--- DATA PROVIDED ---

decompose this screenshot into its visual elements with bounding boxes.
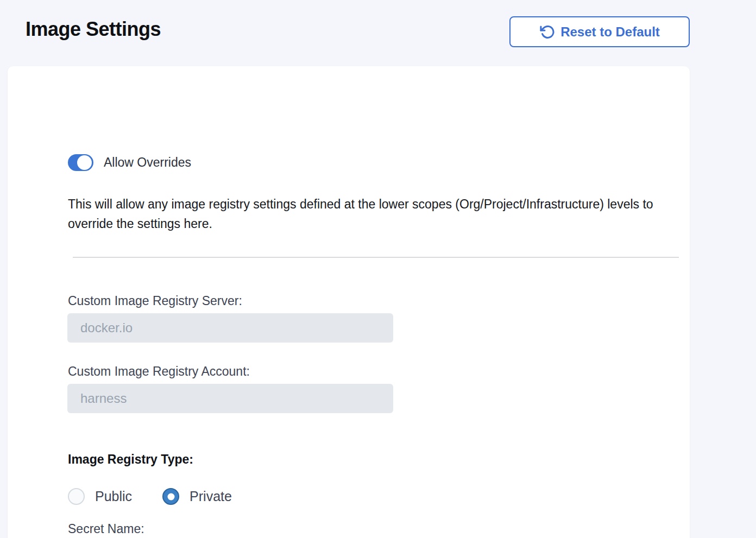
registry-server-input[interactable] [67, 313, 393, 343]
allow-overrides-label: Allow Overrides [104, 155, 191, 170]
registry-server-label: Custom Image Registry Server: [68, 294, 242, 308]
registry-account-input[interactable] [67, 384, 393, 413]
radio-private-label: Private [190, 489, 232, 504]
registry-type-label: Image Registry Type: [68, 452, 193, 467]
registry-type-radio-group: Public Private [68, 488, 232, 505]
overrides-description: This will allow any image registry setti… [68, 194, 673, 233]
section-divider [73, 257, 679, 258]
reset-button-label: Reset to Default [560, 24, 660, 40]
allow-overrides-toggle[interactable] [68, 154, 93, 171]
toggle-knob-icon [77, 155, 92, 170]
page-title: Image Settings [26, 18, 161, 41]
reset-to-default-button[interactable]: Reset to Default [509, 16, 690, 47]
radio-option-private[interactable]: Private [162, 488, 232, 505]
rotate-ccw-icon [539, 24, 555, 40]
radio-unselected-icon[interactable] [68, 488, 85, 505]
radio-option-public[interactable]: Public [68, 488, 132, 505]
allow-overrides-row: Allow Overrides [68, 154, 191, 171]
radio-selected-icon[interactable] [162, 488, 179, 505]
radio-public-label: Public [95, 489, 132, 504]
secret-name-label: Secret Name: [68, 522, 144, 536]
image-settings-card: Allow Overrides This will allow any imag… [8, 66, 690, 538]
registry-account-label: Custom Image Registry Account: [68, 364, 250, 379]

--- EXERCISE REQUIREMENTS ---
In your answer, set down the full listing word for word and include no pictures.

--- TASK SOLUTION ---
decompose this screenshot into its visual elements with bounding boxes.
registry-server-input[interactable] [67, 313, 393, 343]
allow-overrides-label: Allow Overrides [104, 155, 191, 170]
registry-server-label: Custom Image Registry Server: [68, 294, 242, 308]
registry-account-input[interactable] [67, 384, 393, 413]
radio-private-label: Private [190, 489, 232, 504]
registry-type-label: Image Registry Type: [68, 452, 193, 467]
registry-type-radio-group: Public Private [68, 488, 232, 505]
overrides-description: This will allow any image registry setti… [68, 194, 673, 233]
section-divider [73, 257, 679, 258]
reset-button-label: Reset to Default [560, 24, 660, 40]
allow-overrides-toggle[interactable] [68, 154, 93, 171]
toggle-knob-icon [77, 155, 92, 170]
page-title: Image Settings [26, 18, 161, 41]
reset-to-default-button[interactable]: Reset to Default [509, 16, 690, 47]
radio-option-private[interactable]: Private [162, 488, 232, 505]
rotate-ccw-icon [539, 24, 555, 40]
radio-unselected-icon[interactable] [68, 488, 85, 505]
radio-option-public[interactable]: Public [68, 488, 132, 505]
allow-overrides-row: Allow Overrides [68, 154, 191, 171]
radio-selected-icon[interactable] [162, 488, 179, 505]
radio-public-label: Public [95, 489, 132, 504]
secret-name-label: Secret Name: [68, 522, 144, 536]
image-settings-card: Allow Overrides This will allow any imag… [8, 66, 690, 538]
registry-account-label: Custom Image Registry Account: [68, 364, 250, 379]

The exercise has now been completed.